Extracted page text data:
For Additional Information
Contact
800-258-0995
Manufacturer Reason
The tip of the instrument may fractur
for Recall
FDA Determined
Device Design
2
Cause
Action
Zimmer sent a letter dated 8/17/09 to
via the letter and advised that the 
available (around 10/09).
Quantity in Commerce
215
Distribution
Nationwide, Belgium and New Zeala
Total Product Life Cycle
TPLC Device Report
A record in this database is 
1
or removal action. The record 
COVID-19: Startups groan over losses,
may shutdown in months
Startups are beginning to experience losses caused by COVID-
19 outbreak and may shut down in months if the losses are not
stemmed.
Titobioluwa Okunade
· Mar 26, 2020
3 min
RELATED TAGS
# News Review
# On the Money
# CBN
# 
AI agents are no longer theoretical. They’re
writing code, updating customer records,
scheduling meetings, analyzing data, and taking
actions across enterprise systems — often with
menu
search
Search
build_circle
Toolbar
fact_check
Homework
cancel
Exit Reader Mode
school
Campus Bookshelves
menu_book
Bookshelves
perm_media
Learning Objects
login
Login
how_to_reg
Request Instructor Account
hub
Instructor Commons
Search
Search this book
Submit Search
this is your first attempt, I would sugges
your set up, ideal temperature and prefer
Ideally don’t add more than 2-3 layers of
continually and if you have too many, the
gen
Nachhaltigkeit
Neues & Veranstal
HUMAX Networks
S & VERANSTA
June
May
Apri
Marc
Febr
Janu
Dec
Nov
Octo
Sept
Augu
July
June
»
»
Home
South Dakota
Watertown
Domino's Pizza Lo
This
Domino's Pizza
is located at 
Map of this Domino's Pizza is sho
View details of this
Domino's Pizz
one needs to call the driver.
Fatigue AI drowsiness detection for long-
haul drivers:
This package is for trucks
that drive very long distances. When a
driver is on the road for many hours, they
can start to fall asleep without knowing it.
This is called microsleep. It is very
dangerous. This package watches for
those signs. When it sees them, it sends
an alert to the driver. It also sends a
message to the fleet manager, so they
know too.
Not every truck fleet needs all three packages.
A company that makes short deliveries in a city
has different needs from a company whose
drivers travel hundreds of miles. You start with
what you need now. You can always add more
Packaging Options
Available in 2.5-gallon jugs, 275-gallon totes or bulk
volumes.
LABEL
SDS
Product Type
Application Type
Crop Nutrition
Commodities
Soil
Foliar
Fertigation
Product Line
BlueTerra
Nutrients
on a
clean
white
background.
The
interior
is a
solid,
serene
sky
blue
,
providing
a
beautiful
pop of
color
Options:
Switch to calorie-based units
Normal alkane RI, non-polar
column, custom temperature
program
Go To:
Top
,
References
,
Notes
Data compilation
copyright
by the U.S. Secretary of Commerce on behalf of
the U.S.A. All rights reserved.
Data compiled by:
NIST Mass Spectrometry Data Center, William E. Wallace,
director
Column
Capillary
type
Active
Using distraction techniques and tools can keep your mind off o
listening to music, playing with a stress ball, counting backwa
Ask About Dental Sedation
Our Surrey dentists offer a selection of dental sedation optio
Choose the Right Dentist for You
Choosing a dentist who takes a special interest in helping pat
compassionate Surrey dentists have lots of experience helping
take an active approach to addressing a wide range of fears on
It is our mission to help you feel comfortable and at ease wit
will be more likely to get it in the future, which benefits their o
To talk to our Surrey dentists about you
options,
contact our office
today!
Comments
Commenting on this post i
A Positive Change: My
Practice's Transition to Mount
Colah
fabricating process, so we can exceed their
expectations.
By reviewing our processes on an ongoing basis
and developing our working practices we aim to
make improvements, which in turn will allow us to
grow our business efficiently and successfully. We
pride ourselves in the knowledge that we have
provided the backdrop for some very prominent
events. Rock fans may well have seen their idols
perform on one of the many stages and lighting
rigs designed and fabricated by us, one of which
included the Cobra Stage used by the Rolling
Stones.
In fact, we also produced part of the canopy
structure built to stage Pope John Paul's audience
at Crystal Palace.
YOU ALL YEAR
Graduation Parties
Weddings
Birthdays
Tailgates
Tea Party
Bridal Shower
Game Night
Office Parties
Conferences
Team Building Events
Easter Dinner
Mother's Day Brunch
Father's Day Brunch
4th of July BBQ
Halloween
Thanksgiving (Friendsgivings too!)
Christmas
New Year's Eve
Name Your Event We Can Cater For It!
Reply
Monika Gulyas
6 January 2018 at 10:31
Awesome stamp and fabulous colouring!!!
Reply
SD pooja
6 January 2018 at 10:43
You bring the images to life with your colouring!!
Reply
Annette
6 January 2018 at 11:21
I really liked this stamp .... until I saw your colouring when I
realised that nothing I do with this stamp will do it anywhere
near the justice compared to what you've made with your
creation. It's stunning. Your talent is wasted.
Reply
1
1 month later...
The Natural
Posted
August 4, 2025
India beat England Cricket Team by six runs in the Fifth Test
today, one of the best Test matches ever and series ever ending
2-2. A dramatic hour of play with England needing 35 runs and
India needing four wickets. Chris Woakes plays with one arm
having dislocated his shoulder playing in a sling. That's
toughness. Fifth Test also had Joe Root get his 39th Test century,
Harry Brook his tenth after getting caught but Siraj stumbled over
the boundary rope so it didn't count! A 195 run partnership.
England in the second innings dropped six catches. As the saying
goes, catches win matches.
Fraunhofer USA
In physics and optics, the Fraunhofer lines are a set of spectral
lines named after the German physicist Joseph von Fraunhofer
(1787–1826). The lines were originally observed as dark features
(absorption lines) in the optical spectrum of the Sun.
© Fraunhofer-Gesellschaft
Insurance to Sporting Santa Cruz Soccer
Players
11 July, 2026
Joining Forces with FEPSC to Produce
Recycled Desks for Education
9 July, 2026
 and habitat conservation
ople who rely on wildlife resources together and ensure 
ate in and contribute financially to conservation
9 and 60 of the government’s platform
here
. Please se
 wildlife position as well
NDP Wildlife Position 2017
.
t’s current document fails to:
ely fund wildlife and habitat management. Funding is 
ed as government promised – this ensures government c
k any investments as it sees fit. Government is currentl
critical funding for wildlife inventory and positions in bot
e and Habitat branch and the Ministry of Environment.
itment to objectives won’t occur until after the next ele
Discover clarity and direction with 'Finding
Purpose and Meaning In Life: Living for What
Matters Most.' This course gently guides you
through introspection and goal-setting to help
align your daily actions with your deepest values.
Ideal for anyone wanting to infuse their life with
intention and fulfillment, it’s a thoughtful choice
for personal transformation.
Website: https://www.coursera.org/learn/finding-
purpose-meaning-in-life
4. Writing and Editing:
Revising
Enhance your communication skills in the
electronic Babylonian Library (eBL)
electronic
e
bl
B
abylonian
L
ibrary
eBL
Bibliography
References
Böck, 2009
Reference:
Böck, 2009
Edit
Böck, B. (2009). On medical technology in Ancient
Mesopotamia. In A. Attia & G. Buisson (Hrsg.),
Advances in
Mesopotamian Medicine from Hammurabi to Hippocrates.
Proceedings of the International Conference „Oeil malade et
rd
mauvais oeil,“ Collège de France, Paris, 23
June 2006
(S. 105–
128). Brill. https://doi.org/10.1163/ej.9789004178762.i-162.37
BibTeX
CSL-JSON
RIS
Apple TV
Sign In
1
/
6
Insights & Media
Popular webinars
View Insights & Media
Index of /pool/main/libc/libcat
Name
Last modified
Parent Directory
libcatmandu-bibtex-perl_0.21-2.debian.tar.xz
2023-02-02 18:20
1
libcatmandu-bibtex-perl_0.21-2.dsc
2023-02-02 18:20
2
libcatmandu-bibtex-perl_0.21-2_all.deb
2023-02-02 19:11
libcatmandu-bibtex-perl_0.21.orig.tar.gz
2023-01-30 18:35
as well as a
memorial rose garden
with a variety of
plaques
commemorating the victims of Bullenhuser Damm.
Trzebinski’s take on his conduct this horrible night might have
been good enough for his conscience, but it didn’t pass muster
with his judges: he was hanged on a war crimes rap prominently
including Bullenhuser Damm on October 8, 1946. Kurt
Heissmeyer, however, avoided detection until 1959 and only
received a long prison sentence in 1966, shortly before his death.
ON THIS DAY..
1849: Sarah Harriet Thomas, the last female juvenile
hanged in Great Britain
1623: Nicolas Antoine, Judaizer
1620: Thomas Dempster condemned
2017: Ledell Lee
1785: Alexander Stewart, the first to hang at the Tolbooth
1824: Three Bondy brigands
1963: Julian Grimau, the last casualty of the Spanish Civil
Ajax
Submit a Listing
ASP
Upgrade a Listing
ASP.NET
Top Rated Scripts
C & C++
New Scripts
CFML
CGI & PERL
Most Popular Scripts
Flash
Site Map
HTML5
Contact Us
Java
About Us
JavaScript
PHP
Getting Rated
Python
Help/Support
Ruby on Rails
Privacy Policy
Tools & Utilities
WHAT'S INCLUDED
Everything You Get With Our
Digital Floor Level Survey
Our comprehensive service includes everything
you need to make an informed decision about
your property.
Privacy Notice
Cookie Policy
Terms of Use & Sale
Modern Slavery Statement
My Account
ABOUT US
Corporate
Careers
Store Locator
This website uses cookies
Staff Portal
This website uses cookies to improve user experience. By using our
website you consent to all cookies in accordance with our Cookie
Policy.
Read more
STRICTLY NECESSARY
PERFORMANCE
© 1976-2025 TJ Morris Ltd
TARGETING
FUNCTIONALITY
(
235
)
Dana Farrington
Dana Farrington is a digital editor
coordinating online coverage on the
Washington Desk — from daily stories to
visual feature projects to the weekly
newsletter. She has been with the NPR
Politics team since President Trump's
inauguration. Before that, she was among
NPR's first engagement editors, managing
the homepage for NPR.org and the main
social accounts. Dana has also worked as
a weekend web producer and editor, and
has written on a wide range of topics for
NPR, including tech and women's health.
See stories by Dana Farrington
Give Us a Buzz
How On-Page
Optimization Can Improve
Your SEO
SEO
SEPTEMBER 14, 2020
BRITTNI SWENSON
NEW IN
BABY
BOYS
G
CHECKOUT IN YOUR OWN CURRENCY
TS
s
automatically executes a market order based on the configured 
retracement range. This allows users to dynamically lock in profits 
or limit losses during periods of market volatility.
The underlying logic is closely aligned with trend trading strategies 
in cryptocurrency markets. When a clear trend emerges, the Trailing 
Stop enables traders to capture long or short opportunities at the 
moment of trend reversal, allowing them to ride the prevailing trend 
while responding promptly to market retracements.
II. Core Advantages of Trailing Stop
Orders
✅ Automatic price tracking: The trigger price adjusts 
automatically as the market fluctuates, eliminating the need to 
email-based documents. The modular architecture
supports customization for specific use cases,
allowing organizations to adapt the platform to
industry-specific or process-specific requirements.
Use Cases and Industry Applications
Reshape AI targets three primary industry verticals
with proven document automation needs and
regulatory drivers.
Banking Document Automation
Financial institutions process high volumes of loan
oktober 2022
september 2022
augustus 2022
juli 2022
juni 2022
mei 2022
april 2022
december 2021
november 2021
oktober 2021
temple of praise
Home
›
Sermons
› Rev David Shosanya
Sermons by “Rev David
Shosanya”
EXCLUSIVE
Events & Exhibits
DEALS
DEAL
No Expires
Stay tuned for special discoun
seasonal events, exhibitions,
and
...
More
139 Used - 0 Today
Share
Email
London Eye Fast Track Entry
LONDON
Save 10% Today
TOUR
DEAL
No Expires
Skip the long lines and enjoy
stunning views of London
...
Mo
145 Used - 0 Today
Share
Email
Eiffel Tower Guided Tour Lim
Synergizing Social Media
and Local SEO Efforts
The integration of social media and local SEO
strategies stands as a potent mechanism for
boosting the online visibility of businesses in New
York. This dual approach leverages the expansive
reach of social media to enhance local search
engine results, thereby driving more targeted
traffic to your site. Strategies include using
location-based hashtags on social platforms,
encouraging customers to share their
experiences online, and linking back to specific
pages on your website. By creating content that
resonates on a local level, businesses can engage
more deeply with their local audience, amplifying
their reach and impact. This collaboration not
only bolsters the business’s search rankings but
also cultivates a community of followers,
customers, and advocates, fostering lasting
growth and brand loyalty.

→ EXERCISE DETAILS: Return word for word the lines above from the line with "events. Rock fans" to the line with "today, one of", including both and leaving out all others.

→ EXERCISE OUTPUT:
events. Rock fans may well have seen their idols
perform on one of the many stages and lighting
rigs designed and fabricated by us, one of which
included the Cobra Stage used by the Rolling
Stones.
In fact, we also produced part of the canopy
structure built to stage Pope John Paul's audience
at Crystal Palace.
YOU ALL YEAR
Graduation Parties
Weddings
Birthdays
Tailgates
Tea Party
Bridal Shower
Game Night
Office Parties
Conferences
Team Building Events
Easter Dinner
Mother's Day Brunch
Father's Day Brunch
4th of July BBQ
Halloween
Thanksgiving (Friendsgivings too!)
Christmas
New Year's Eve
Name Your Event We Can Cater For It!
Reply
Monika Gulyas
6 January 2018 at 10:31
Awesome stamp and fabulous colouring!!!
Reply
SD pooja
6 January 2018 at 10:43
You bring the images to life with your colouring!!
Reply
Annette
6 January 2018 at 11:21
I really liked this stamp .... until I saw your colouring when I
realised that nothing I do with this stamp will do it anywhere
near the justice compared to what you've made with your
creation. It's stunning. Your talent is wasted.
Reply
1
1 month later...
The Natural
Posted
August 4, 2025
India beat England Cricket Team by six runs in the Fifth Test
today, one of the best Test matches ever and series ever ending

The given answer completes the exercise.